Why Can’t GM and Ford Compete in India?
General Motors (NYSE:GM) and Ford (NYSE:F) have seen huge growth in China over the past year, so why can’t they replicate that success in India? The reason is a combination of hypercompetitiveness, American car companies biding their time, and a lack of new cars being introduced in Asia’s second biggest economy.
Let’s address the first issue: hypercompetitiveness. The Wall Street Journal reports that both GM and Ford have seen a 16 to 20 percent drop in year-to-year sales in the months ending with March. Their combined share of India’s car market is just nine percent. Two of their biggest competitors in India, Suzuki, and Hyundai, hold 54 percent of the nation’s new-car sales, together owning 7 out of the top 10 best-selling models.
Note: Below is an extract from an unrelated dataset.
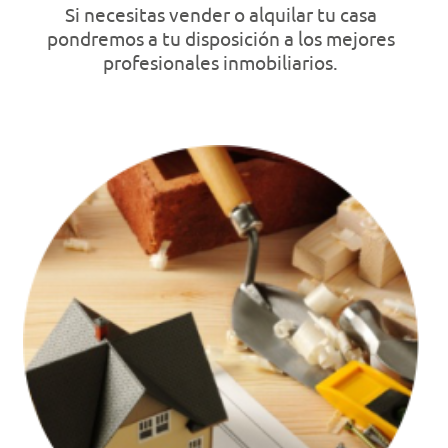
Si necesitas vender o alquilar tu casa
pondremos a tu disposición a los mejores
profesionales inmobiliarios.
However, despite these gaudy market share numbers from Suzuki and Hyundai, they can’t seem to turn a profit. While Hyundai’s global profit was $8.2 billion in 2012, its India net profit was a paltry $155 million.
This is because of the small profit margins, argue some experts. The hatchbacks popular in India usually sell for between $5,000 and $10,000. If Ford and GM want to turn nice margins, they’re going to have to figure out a way to make western cars a bigger draw among India’s consumers.
So far it doesn’t seem like GM and Ford are too eager to dive headfirst into the market. Since 2010 each company has only released one new car in India — the Ford Fiesta and GM’s Sail U-VA.
GM and Ford don’t plan on shirking the Indian economy for much longer, as the latter plans to release six new models by 2015. GM, for its part, has announced plans to introduce new models in India through its Chinese partner SAIC Motor Corp.
Bob Socia, GM’s chief of operations in China, India, and Southeast Asia, said that India remains one of the company’s most important markets for growth, citing India’s expected growth of 3.76 million vehicles over the next ten years.
Despite the expected growth in India, unless GM and Ford can find ways to popularize traditional Western cars — accompanied with higher profit margins — there won’t be much room for profit in one of the world’s most populous countries.